- Assignment: Check every line below for the word "coeur" and give only the number of lines where it appears.

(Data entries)
·····

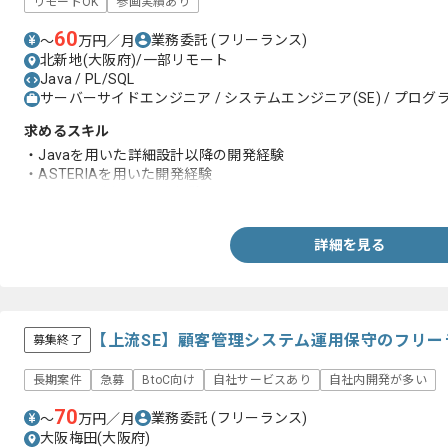
リモートOK
参画実績あり
60
業務委託
(フリーランス)
〜
万円／月
北新地(大阪府)/一部リモート
Java / PL/SQL
サーバーサイドエンジニア / システムエンジニア(SE) / プログラ
求めるスキル
・Javaを用いた詳細設計以降の開発経験
・ASTERIAを用いた開発経験
・PL/SQLを用いた開発経験
詳細を見る
【上流SE】顧客管理システム運用保守のフリー
募集終了
長期案件
急募
BtoC向け
自社サービスあり
自社内開発が多い
70
業務委託
(フリーランス)
〜
万円／月
大阪梅田(大阪府)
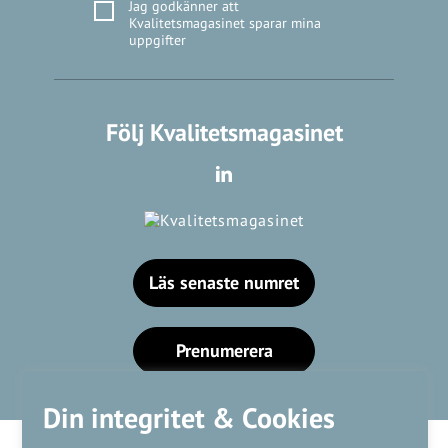
Jag godkänner att
Kvalitetsmagasinet sparar mina
uppgifter
Följ Kvalitetsmagasinet
Läs senaste numret
Prenumerera
Din integritet & Cookies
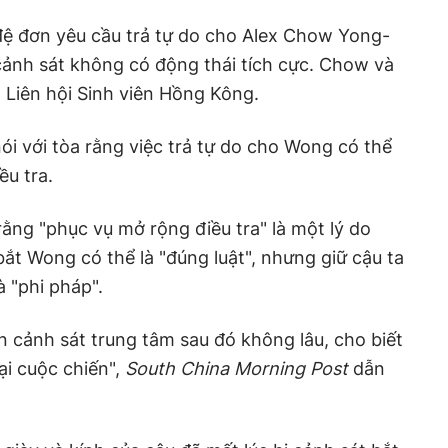
 đệ đơn yêu cầu trả tự do cho Alex Chow Yong-
cảnh sát không có động thái tích cực. Chow và
 Liên hội Sinh viên Hồng Kông.
ói với tòa rằng việc trả tự do cho Wong có thể
ều tra.
ằng "phục vụ mở rộng điều tra" là một lý do
bắt Wong có thể là "đúng luật", nhưng giữ cậu ta
à "phi pháp".
n cảnh sát trung tâm sau đó không lâu, cho biết
lại cuộc chiến",
South China Morning Post
dẫn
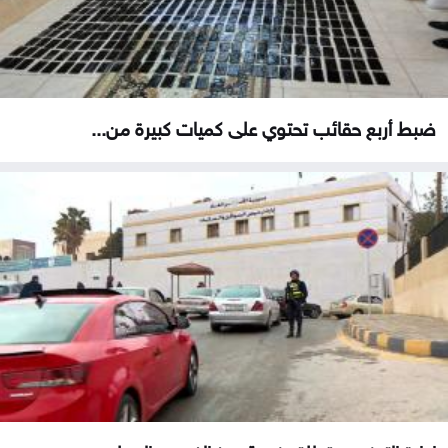
ضبط أربع حقائب تحتوي على كميات كبيرة من...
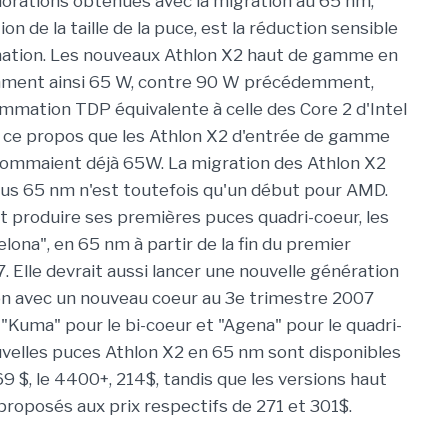
iorations obtenues avec la migration au 65 nm,
ion de la taille de la puce, est la réduction sensible
ation. Les nouveaux Athlon X2 haut de gamme en
ent ainsi 65 W, contre 90 W précédemment,
mmation TDP équivalente à celle des Core 2 d'Intel
r à ce propos que les Athlon X2 d'entrée de gamme
ommaient déjà 65W. La migration des Athlon X2
us 65 nm n'est toutefois qu'un début pour AMD.
it produire ses premières puces quadri-coeur, les
lona", en 65 nm à partir de la fin du premier
. Elle devrait aussi lancer une nouvelle génération
n avec un nouveau coeur au 3e trimestre 2007
"Kuma" pour le bi-coeur et "Agena" pour le quadri-
uvelles puces Athlon X2 en 65 nm sont disponibles
9 $, le 4400+, 214$, tandis que les versions haut
roposés aux prix respectifs de 271 et 301$.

·····

- Response box: 3